The mathematical model of a game is a description (in terms of symbols within a consistent logical system) of what is the likely thought process in our minds and our relation with others. It doesn't have to describe the true process, but have to be able to explain the result.
Even in physics, for instance, cinematics, nobody expects the models to uncover the true laws of movement in the nature.
Even if we don't agree on the validity of this argument, we still may relax many informational requirements, like, for instance, rationality. many models deal with bounded rationality. At one extrem, we could assume that knightian uncertainty is a better model, since it allows us to have beliefs about things and we in addition don't have to feel 100% confident on that belief, and we could even preclude beliefs about beliefs.

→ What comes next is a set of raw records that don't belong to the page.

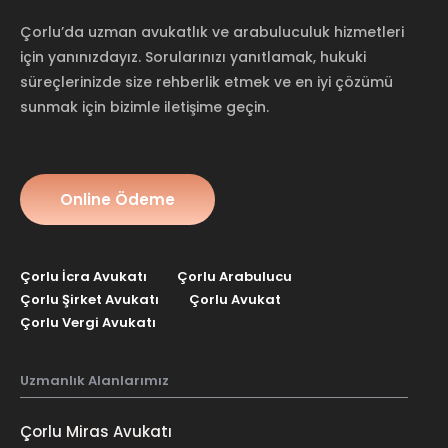
Çorlu’da uzman avukatlık ve arabuluculuk hizmetleri
için yanınızdayız. Sorularınızı yanıtlamak, hukuki
süreçlerinizde size rehberlik etmek ve en iyi çözümü
sunmak için bizimle iletişime geçin.
Online Ödeme
Çorlu İcra Avukatı
Çorlu Arabulucu
Çorlu Şirket Avukatı
Çorlu Avukat
Çorlu Vergi Avukatı
Uzmanlık Alanlarımız
Çorlu Miras Avukatı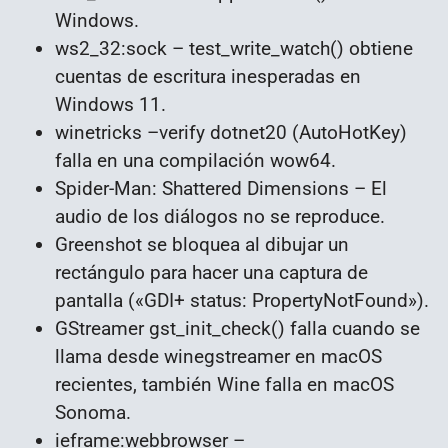
Windows.
ws2_32:sock – test_write_watch() obtiene
cuentas de escritura inesperadas en
Windows 11.
winetricks –verify dotnet20 (AutoHotKey)
falla en una compilación wow64.
Spider-Man: Shattered Dimensions – El
audio de los diálogos no se reproduce.
Greenshot se bloquea al dibujar un
rectángulo para hacer una captura de
pantalla («GDI+ status: PropertyNotFound»).
GStreamer gst_init_check() falla cuando se
llama desde winegstreamer en macOS
recientes, también Wine falla en macOS
Sonoma.
ieframe:webbrowser –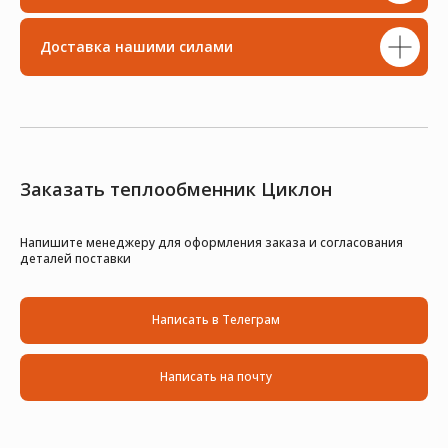
Доставка нашими силами
Заказать теплообменник Циклон
Напишите менеджеру для оформления заказа и согласования
деталей поставки
Написать в Телеграм
Написать на почту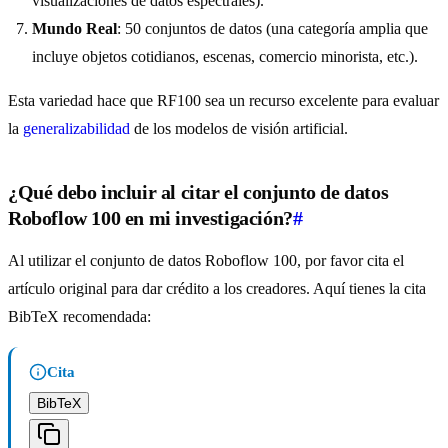
visualizaciones de datos espectrales).
Mundo Real
: 50 conjuntos de datos (una categoría amplia que
incluye objetos cotidianos, escenas, comercio minorista, etc.).
Esta variedad hace que RF100 sea un recurso excelente para evaluar
la
generalizabilidad
de los modelos de visión artificial.
¿Qué debo incluir al citar el conjunto de datos
Roboflow 100 en mi investigación?
#
Al utilizar el conjunto de datos Roboflow 100, por favor cita el
artículo original para dar crédito a los creadores. Aquí tienes la cita
BibTeX recomendada:
Cita
BibTeX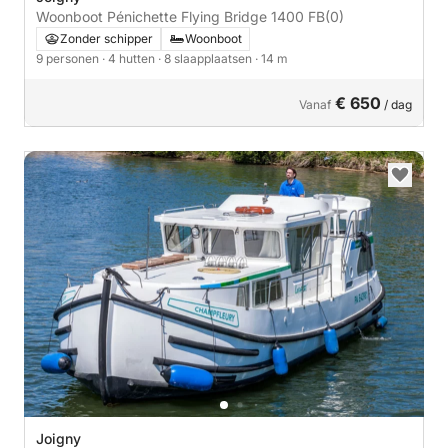
Woonboot Pénichette Flying Bridge 1400 FB
(0)
Zonder schipper
Woonboot
9 personen
· 4 hutten
· 8 slaapplaatsen
· 14 m
€ 650
Vanaf
/ dag
Joigny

I think you're right when you say that some models don't have any intuitive appeal. However, I thing that many of them have a reasonable degree of intuitive appeal, provided we understand that mathematics, the language of game theory, is indeed a language, like Portuguese or Esperanto (though more perfect, but not totally perfect). Even in our own language, we're not able to express perfectly what goes through our mind. But this doesn't make us think that our language has no intuitive appeal as a description of what really goes inside us.

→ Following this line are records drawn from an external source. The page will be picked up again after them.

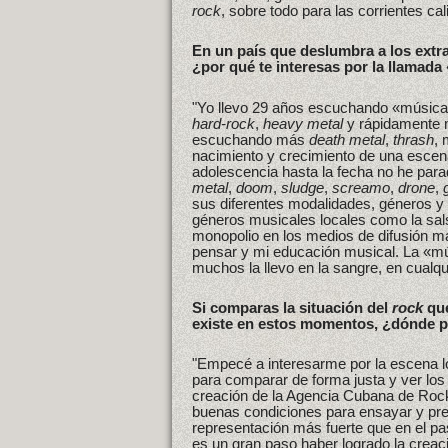
rock
, sobre todo para las corrientes c
En un país que deslumbra a los extra
¿por qué te interesas por la llamad
"Yo llevo 29 años escuchando «música
hard-rock
,
heavy metal
y rápidamente m
escuchando más
death metal
,
thrash
,
nacimiento y crecimiento de una escen
adolescencia hasta la fecha no he pa
metal
,
doom
,
sludge
,
screamo
,
drone
,
sus diferentes modalidades, géneros y
géneros musicales locales como la sal
monopolio en los medios de difusión ma
pensar y mi educación musical. La «mú
muchos la llevo en la sangre, en cualq
Si comparas la situación del
rock
que
existe en estos momentos, ¿dónde p
"Empecé a interesarme por la escena lo
para comparar de forma justa y ver los 
creación de la Agencia Cubana de Rock
buenas condiciones para ensayar y pre
representación más fuerte que en el pas
es un gran paso haber logrado la creaci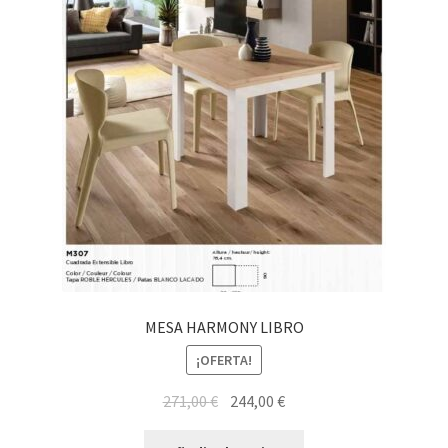
MESA HARMONY LIBRO
¡OFERTA!
El
El
271,00
€
244,00
€
precio
precio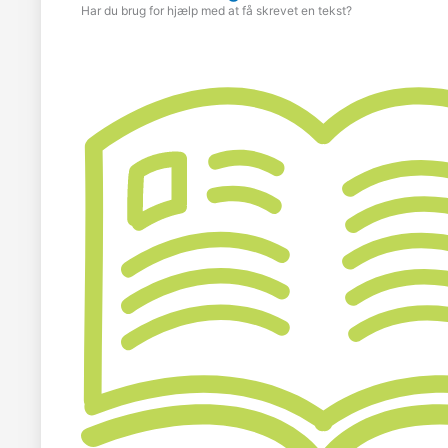
Har du brug for hjælp med at få skrevet en tekst?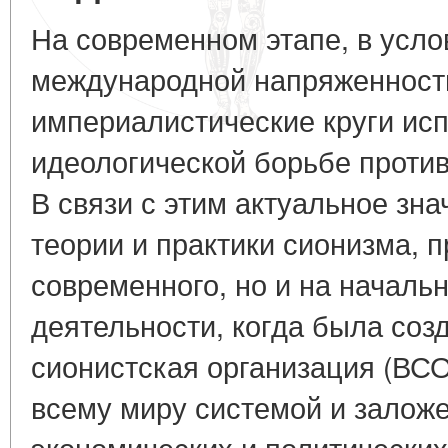
На современном этапе, в усло
международной напряженност
империалистические круги исп
идеологической борьбе против
В связи с этим актуальное зна
теории и практики сионизма, п
современного, но и на начальн
деятельности, когда была со
сионистская организация (ВСО
всему миру системой и залож
экономических и политических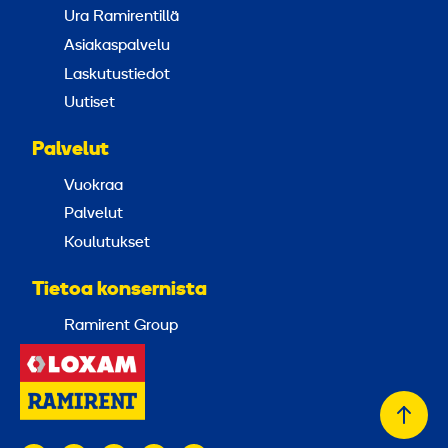
Ura Ramirentillä
Asiakaspalvelu
Laskutustiedot
Uutiset
Palvelut
Vuokraa
Palvelut
Koulutukset
Tietoa konsernista
Ramirent Group
Takai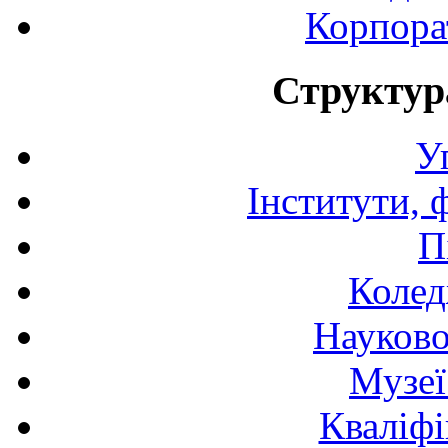
Корпора
Структур
У
Інститути, 
П
Колед
Науково
Музеї
Кваліфі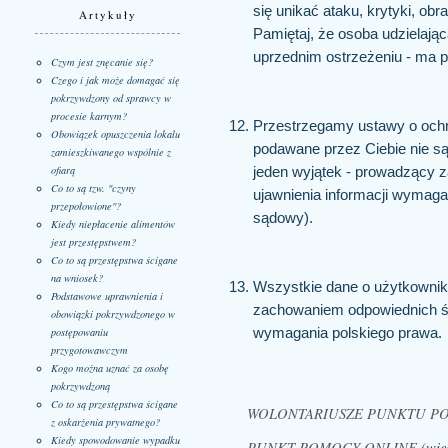
się unikać ataku, krytyki, obr
Artykuły
Pamiętaj, że osoba udzielają
uprzednim ostrzeżeniu - ma 
Czym jest znęcanie się?
Czego i jak może domagać się
pokrzywdzony od sprawcy w
procesie karnym?
Przestrzegamy ustawy o ochr
Obowiązek opuszczenia lokalu
podawane przez Ciebie nie są
zamieszkiwanego wspólnie z
ofiarą
jeden wyjątek - prowadzący 
Co to są tzw. "czyny
ujawnienia informacji wymag
przepołowione"?
sądowy).
Kiedy niepłacenie alimentów
jest przestępstwem?
Co to są przestępstwa ścigane
na wniosek?
Wszystkie dane o użytkowni
Podstawowe uprawnienia i
zachowaniem odpowiednich ś
obowiązki pokrzywdzonego w
wymagania polskiego prawa.
postępowaniu
przygotowawczym
Kogo można uznać za osobę
pokrzywdzoną
Co to są przestępstwa ścigane
WOLONTARIUSZE PUNKTU P
z oskarżenia prywatnego?
Kiedy spowodowanie wypadku
PUNKT POMOCY ONLINE
(
więc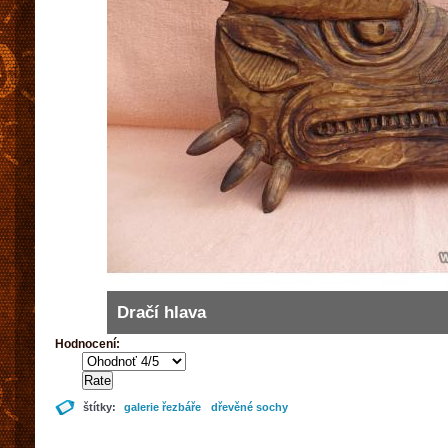
Dračí hlava
Hodnocení:
štítky:
galerie řezbáře
dřevěné sochy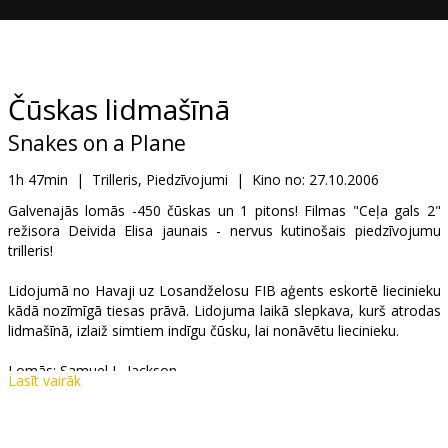
Dāvanu
kartes
Uzkodas
Čūskas lidmašīnā
Snakes on a Plane
B2B
1h 47min
|
Trilleris, Piedzīvojumi
|
Kino no:
27.10.2006
Kino
Galvenajās lomās -450 čūskas un 1 pitons! Filmas "Ceļa gals 2"
režisora Deivida Elisa jaunais - nervus kutinošais piedzīvojumu
Klubs
trilleris!
Lidojumā no Havaji uz Losandželosu FIB aģents eskortē liecinieku
kādā nozīmīgā tiesas prāvā. Lidojuma laikā slepkava, kurš atrodas
lidmašīnā, izlaiž simtiem indīgu čūsku, lai nonāvētu liecinieku.
Lomās: Samuel L. Jackson
Lasīt vairāk
Režisors: David Ellis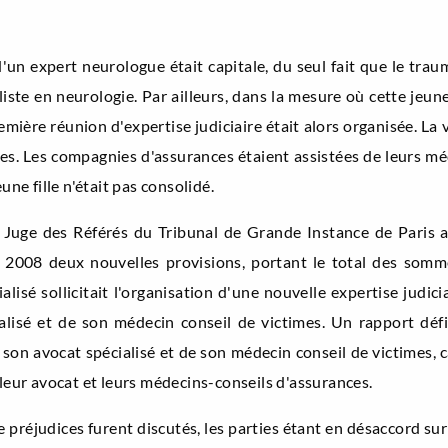
 d'un expert neurologue était capitale, du seul fait que le tr
ste en neurologie. Par ailleurs, dans la mesure où cette jeune f
ière réunion d'expertise judiciaire était alors organisée. La v
mes. Les compagnies d'assurances étaient assistées de leurs m
une fille n'était pas consolidé.
e Juge des Référés du Tribunal de Grande Instance de Paris af
 2008 deux nouvelles provisions, portant le total des somme
isé sollicitait l'organisation d'une nouvelle expertise judici
alisé et de son médecin conseil de victimes. Un rapport défi
de son avocat spécialisé et de son médecin conseil de victimes
 leur avocat et leurs médecins-conseils d'assurances.
préjudices furent discutés, les parties étant en désaccord sur 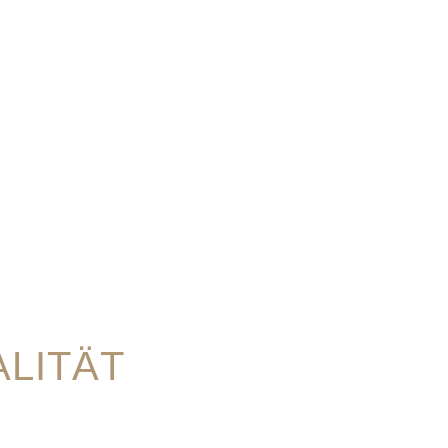
LITÄT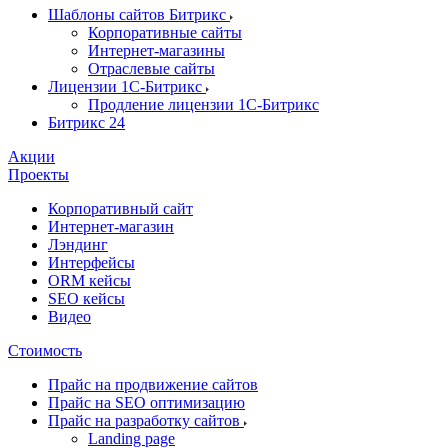
Шаблоны сайтов Битрикс
Корпоративные сайты
Интернет-магазины
Отраслевые сайты
Лицензии 1С-Битрикс
Продление лицензии 1С-Битрикс
Битрикс 24
Акции
Проекты
Корпоративный сайт
Интернет-магазин
Лэндинг
Интерфейсы
ORM кейсы
SEO кейсы
Видео
Стоимость
Прайс на продвижение сайтов
Прайс на SEO оптимизацию
Прайс на разработку сайтов
Landing page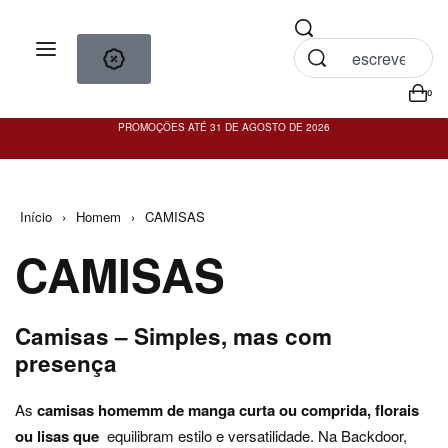
0
PROMOÇÕES ATÉ 31 DE AGOSTO DE 2026
PO
Início
›
Homem
›
CAMISAS
CAMISAS
Camisas – Simples, mas com
presença
As
camisas homemm de manga curta ou comprida, florais
ou lisas que
equilibram estilo e versatilidade. Na Backdoor,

We usually tend to take the math description of the game for the economic content of the game theoretic model. If we think this way, we'll always conclude that informational requirements are excessive (each parameter of the model, and each statement about paraemters, is a piece of informational requirement). But when we understand that the model is just a "mathematical representation" of a phenomenon, not the phenomenon itself, then we're able to realize the potential for applicability and its usefulness.